LOMBOK TIMUR – Massa aksi yang tergabung dalam gabungan mahasiswa Cipayung Plus Lombok Timur kembali menggelegar. Berbeda dengan sebelumnya, massa aksi kali ini diwarnai dengan pembakaran ban bekas di Gedung DPRD Lombok Timur, Rabu, (3/9/2025).
Aksi gabungan mahasiswa yang dimotori oleh, LMND, HMI, PMII, HIMMAH, HIMMAH NW, GMNI, IMM, yang berorasi di Gedung Wakil Rakyat tersebut mendapat pengawalan ketat dari Polres Lombok Timur, Kodim 1615, dan Polisi Pamong Praja.
Salah satu orator pergerakan Zainul Majdi, dalam orasinya Mendesak Bupati Lombok Timur untuk mengevaluasi Sekretaris DPRD Lotim. Karena menurut mereka telah menodai idealisme dan pergerakan, saat pembagian nasi kaput (nasi bungkus) oleh Sekwan pada massa aksi yang digelar pada 1 September 2025 lalu.

“Kami mendesak Sekretaris DPRD Lotim H.Ahyan.SH.,MH. untuk mengklarifikasi statementnya yang telah membuat gaduh di tengah masyarakat,” tegas Majdi.
Menurutnya, framing yang ada di medsos dengan video pembagian nasi bungkus kepada para demonstran telah menyalahi etika dan menodai marwah pergerakan dari massa aksi yang tergabung dalam Mahasiswa Cipayung Plus Kabupaten Lombok.
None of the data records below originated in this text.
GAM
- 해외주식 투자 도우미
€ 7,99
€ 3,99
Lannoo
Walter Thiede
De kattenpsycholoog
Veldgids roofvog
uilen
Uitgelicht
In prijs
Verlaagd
Menyikapi hal itu, Sekretaris DPRD Lombok Timur, M.Ahyan, pada kesempatan itu membantah narasi para pengunjuk rasa yang menganggap dirinya telah melecehkan massa aksi. Hal itu menurutnya tulus semata mata bentuk empati dan rasa kebersamaan.
Ia pun menyayangkan, kalo hanya mencopot dirinya tidak perlu membawa atribut dan bendera OKP. Karena kebijakan sepenuhnya ada ditangan Bupati.
Dijelaskannya, pencopotan jabatan Sekwan tetap mengacu pada regulasi yang berlaku, tanpa ada intervensi massa aksi. Menurutnya, tidak perlu harus turun demonstrasi, cukup berbisik pada Bupati tanpa harus turun menggelar demontrasi.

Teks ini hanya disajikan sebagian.